Structural Abnormalities on MRI in Cases with Epilepsy


Department of Radiodiagnosis, DY Patil University School of Medical, Sector 7, Nerul, Navi Mumbai, Maharashtra, India

Abstract

Introduction: Many treatable anatomical abnormalities of the brain can cause seizures. The present study was done to determine the role of MRI for evaluation of patients with epilepsy. Subjects and Methods : Patients who presented to our hospital with history of epilepsy. i.e two or more episodes of unproved seizures 24 hours apart, underwent MRI study to assess for abnormalities. Patients of either gender and all age groups who were referred to our department for MRI study were included. Results: Generalized tonic clonic seizures were present in 86% of the population and rest had partial seizures. Using MRI, we arrived at a diagnosis as a cause of seizure in 51.3% of the patients and rest of the 48.7% had a normal MRI study. The most common pathology detected on MRI was infarct with gliosis (24.7%). Less common pathology detected were neurocysticercosis (6.7%), brain atrophy (5.3%), tuberculoma (3.3%), venous thrombosis (2.7%), developmental malformations (2.7%), glioma (1.3%), cavernoma (1.3%), tuberous sclerosis (1.3%), meningioma (0.7%), cerebral abscess (0.7%) and Sturge Weber syndrome (0.7%). Abnormality on MRI was not significantly associated with gender or type of seizure. MR abnormality was observed maximum in patients between 1 to 30 years (30 out of 70 patients i.e. 42.8%) while all the elderly cases showed abnormal MRI, with infract with gliosis being the most common finding. Conclusions : MR imaging should be the first investigation of choice in epileptic syndrome, cerebrovascular disease with seizure, developmental cortical malformations, and vascular malformations.

Keywords

Epilepsy, Etiology, Magnetic Resonance Imaging, Seizure

Introduction

Seizure is an excessive hyper synchronous electrical discharge from a set of neurons in the central nervous system. Each burst of electrical activity is called seizure. Epilepsy has been defined as “two or more unprovoked seizures occur at an interval more than 24 hours apart”. [1] Various epidemiology studies in India have reported widely varying prevalence rates ranging between 1.3 and 11.9 per 1,000 population. [2] Considering a conservative estimate of 1% as prevalence of epilepsy, there are more than 12 million persons with epilepsy in India, which contributes to nearly one-sixth of the global burden. Epilepsy can occur due to a metabolic disturbance, physiological imbalance or a structural abnormality.

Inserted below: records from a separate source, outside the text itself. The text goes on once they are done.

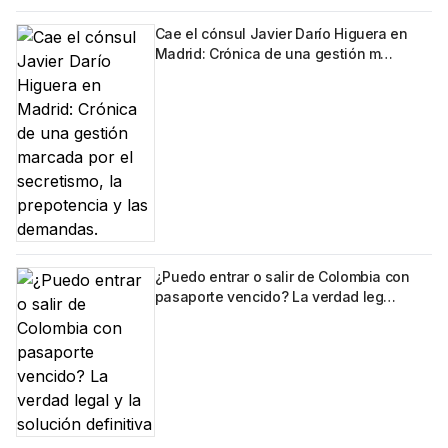
Cae el cónsul Javier Darío Higuera en
Madrid: Crónica de una gestión m…
¿Puedo entrar o salir de Colombia con
pasaporte vencido? La verdad leg…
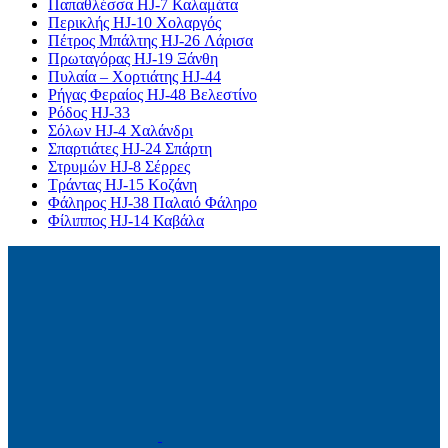
Παπαθλέσσα HJ-7 Καλαμάτα
Περικλής HJ-10 Χολαργός
Πέτρος Μπάλτης HJ-26 Λάρισα
Πρωταγόρας HJ-19 Ξάνθη
Πυλαία – Χορτιάτης HJ-44
Ρήγας Φεραίος HJ-48 Βελεστίνο
Ρόδος HJ-33
Σόλων HJ-4 Χαλάνδρι
Σπαρτιάτες HJ-24 Σπάρτη
Στρυμών HJ-8 Σέρρες
Τράντας HJ-15 Κοζάνη
Φάληρος HJ-38 Παλαιό Φάληρο
Φίλιππος HJ-14 Καβάλα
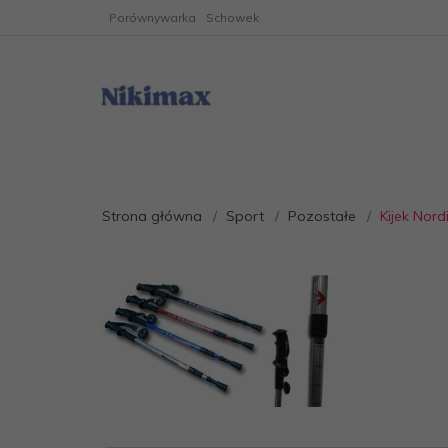
Porównywarka
Schowek
Strona główna
Sport
Pozostałe
Kijek Nor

With the advent of modern surgical techniques, many of the structural abnormalities can be treated. As a result neuroimaging which can diagnose surgically amenable lesions in epileptic patients has become an important aspect of diagnosing epilepsy. [3] The International League Against Epilepsy recommends computerized tomography (CT) scanning of head in all patients with epilepsy regardless of the cause and type of the seizures. Moreover, CT-negative cases should be further explored with magnetic resonance imaging (MRI).[4,5] At present, MRI is the imaging modality of choice in epileptic cases due to its ability to depict neuroanatomy, excellent grey white matter differentiation, status of myelination and detection of focal structural brain lesions which can act as the foci of seizures. MRI is also a useful tool in the determination of prognosis and for follow up. The present study was done to determine the role of MRI for evaluation of patients with epilepsy.

Subjects and Methods

Study Design and Sampling

The present observational study was conducted on patients who were referred to the Department of Radiodiagnosis at a tertiary care teaching hospital in Navi Mumbai. During January 2014 till June 2015, consecutive patients who presented to the emergency or medicine outpatient clinic with history of epilepsy i.e two or more episodes of unproved seizures 24 hours apart. Patients of either gender and all age groups who were referred to our department for MRI study were included. We excluded those patients in whom MRI was contraindicated. The purpose of the study was explained to the patients. Written informed consent was obtained from adults aged more than 18 years and assent was obtained from cases less than 18 years of age, co-signed by their parents.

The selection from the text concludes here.